Temperature and frequency dependent conductivity and electric modulus formulation of manganese modified bismuth silicate glasses

• The ac conductivity is found to increase with increase in MnO2 content.
• Small polaron tunneling is observed in the glass samples with x = 10, 15 and 20.
• The conduction in glass sample with x = 0 and 5 obeys the CBH mechanism.
• Non-Debye type relaxation is observed in the studied glass system.

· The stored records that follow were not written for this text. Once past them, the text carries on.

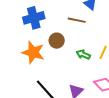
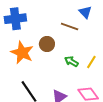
blue cross: (34, 18) -> (15, 19), moved

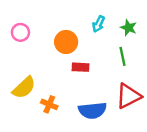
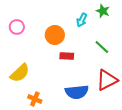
green star: (129, 28) -> (103, 11), moved
green line: (122, 56) -> (102, 47), turned -35
orange cross: (49, 104) -> (35, 99), moved

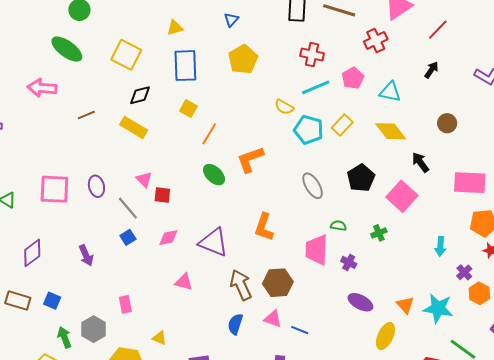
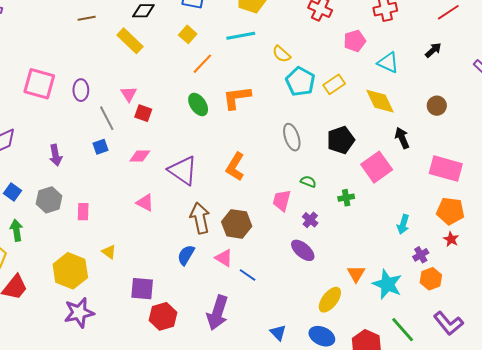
cyan line: (316, 87) -> (241, 36), moved
pink trapezoid: (317, 250) -> (282, 201), size x0.7
purple ellipse: (360, 302) -> (303, 250), moved
gray hexagon: (94, 329) -> (49, 200), moved

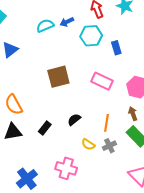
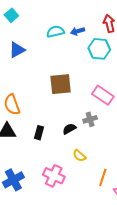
orange line: (107, 123) -> (103, 177), moved
black rectangle: (45, 128) -> (39, 133), turned -32
gray cross: (109, 146) -> (90, 119), moved

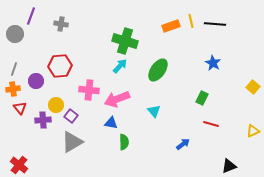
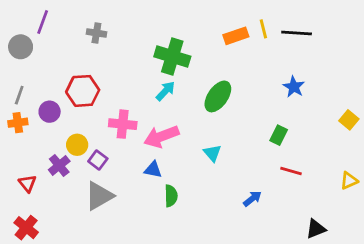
gray cross: (61, 24) -> (96, 33), moved
red triangle: (20, 108) -> (27, 183), moved
purple cross: (43, 120) -> (59, 165), turned -35

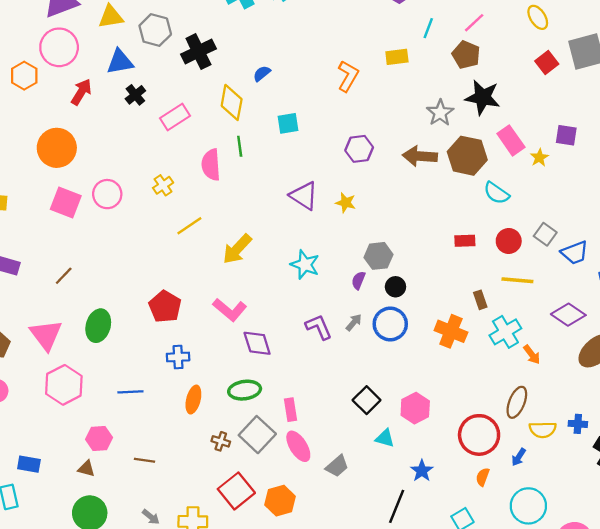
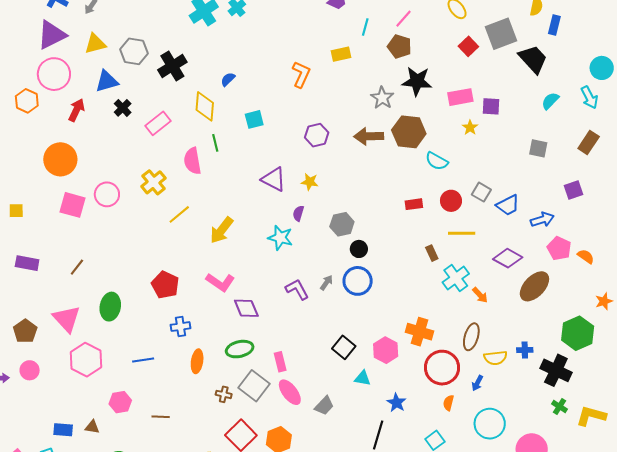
pink rectangle: (511, 140) -> (460, 97), moved, turned -60
yellow cross: (163, 185) -> (154, 182), size x1.4
purple semicircle: (358, 280) -> (298, 213), moved
orange cross: (451, 331) -> (419, 332), moved
brown triangle: (86, 469) -> (92, 427), moved

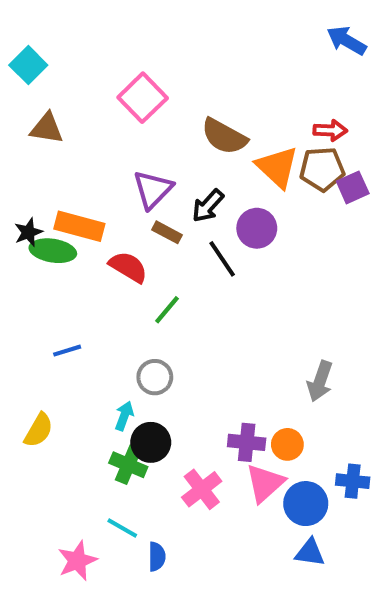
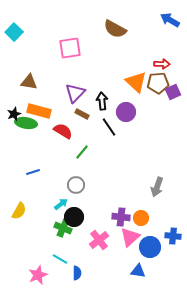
pink square: (143, 98) -> (70, 48), turned 35
brown triangle: (47, 128) -> (29, 82), moved
brown semicircle: (224, 136) -> (115, 29), moved
black arrow: (208, 206) -> (102, 101), turned 132
cyan arrow: (124, 416) -> (61, 204), turned 32
blue triangle: (310, 553) -> (138, 271), moved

The ac conductivity and electric modulus formalism of bismuth silicate glasses containing manganese with compositions xMnO2·(60 − x)Bi2O3·40SiO2, (x = 0, 5, 10, 15 and 20) have been studied in the frequency range 10− 1 Hz to 1 MHz and temperature range 583 K to 703 K. The ac conductivity is found to increase with an increase in MnO2 content. The frequency dependent conductivity for manganese doped bismuth silicate glassy system shows a single plateau for samples with x = 0 and 5, but for glasses with x = 10, 15 and 20, the temperature and frequency dependent conductivity shows a double plateau in the whole temperature range 583 K to 703 K. The observed dispersive behavior of ac conductivity of bismuth silicate glasses containing manganese is discussed in the framework of Jonscher's universal power law fitted to the experimental data of samples showing single as well as two plateau regions. The results show that the ac conductivity increases with the increase in the frequency of applied field. Further, it is observed that small polaron conduction mechanism is more or less suitable to explain the conduction in the present glass samples with x = 10, 15 and 20 in the high frequency region. However, the temperature dependent behavior of the frequency exponent s for glass samples with x = 0 and 5 seems to follow CBH conduction mechanism. The electrical relaxation is rationalized using the electric modulus formulation in the presently studied glasses at all the temperatures. The values of activation energy for dc conduction (EA) and electric modulus (ER) were estimated. For glass sample with x = 0 and 5, the activation energy associated with electric modulus is almost equal to that of the dc conductivity at the low frequency range, whereas for glass samples with x = 10, 15 and 20, the values of ER are equal to the activation energy due to dc conduction in the high frequency region.